Two years ago the Wildwood Halls of Ivy (that’s our fancy registered homeschool name) switched it up.

We started doing school year round.

 

 

I’d say the year round aspect of school has been a complete success.  I’m so glad we made the shift.  I only wish I had done year round school always.

The first year we tried year round our schedule (and our life) was in quite a bit more upheaval than it currently is and our weeks off were wildly flexible.  God was gracious and that free time fit our needs more organically and fluidly when the occasion called for it.  It worked, but I wouldn’t call it an ideal year and I’d love to never repeat it.

This year we’ve been much more capable of sticking to a more consistent routine.  Pretty much right on target we’ve attended school for six weeks on and one week off, Christmas break being an exception.

 

 

I tell you what, every six weeks, on that one week off, I am convinced that this schedule (and that one free week) are literally saving my sanity.  (And therefore rescuing the sanity of my children as a byproduct.)

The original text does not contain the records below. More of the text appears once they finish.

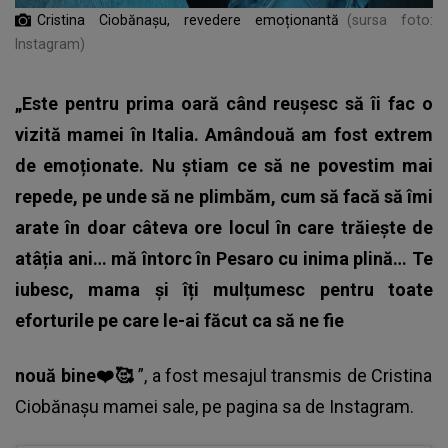
Cristina Ciobănașu, revedere emoționantă
(sursa foto:
Instagram)
„Este pentru prima oară când reușesc să îi fac o
vizită mamei în Italia. Amândouă am fost extrem
de emoționate. Nu știam ce să ne povestim mai
repede, pe unde să ne plimbăm, cum să facă să îmi
arate în doar câteva ore locul în care trăiește de
atâția ani… mă întorc în Pesaro cu inima plină… Te
iubesc, mama și îți mulțumesc pentru toate
eforturile pe care le-ai făcut ca să ne fie
nouă bine❤️🥰
”, a fost mesajul transmis de
Cristina
Ciobănașu
mamei sale, pe pagina sa de Instagram.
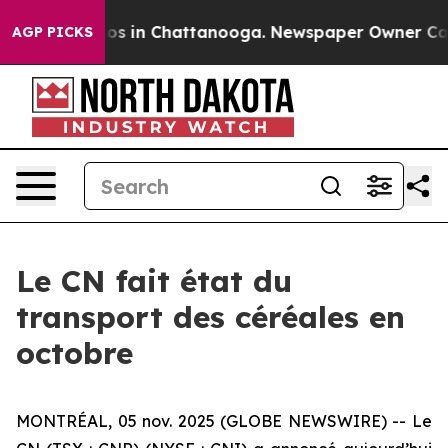
llapse
Chaos in Chattanooga. Newspaper Owner Calls t
AGP PICKS
Le CN fait état du
transport des céréales en
octobre
MONTRÉAL, 05 nov. 2025 (GLOBE NEWSWIRE) -- Le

It’s a geniu plans for our house right now.  A perfect fit.  (The troubling truth about perfect fits in a homeschool rhythm is that they are not eternally perfect.  Much to my disappointment.)  But, for right now, it’s just what we need.

At the six week mark in home educating, I’m not completely spent, exhausted, burned out or frustrated, but I’m anxious for a break and just shy of several of those adjectives.

During the previous six weeks I’ve had time to delve into subjects and to see where the gaps are in each student’s particular areas of weaknesses and the beams of sunlight in each student’s strengths.

My finger is on the pulse, so to speak.  And I’m ready and capable of doing the fine tuning.  A week off to plan and to reorganize and to redirect is well timed.

 

 

At six weeks a couple of household chores have stacked up and I am actually motivated to conquer them.  I’ve got a handful of recipes I want to cook, stories I want to tell, letters I want to send, long phone calls I want to make, mornings I want to sleep in, board games I want to play, Netflix series I want to introduce the kids to.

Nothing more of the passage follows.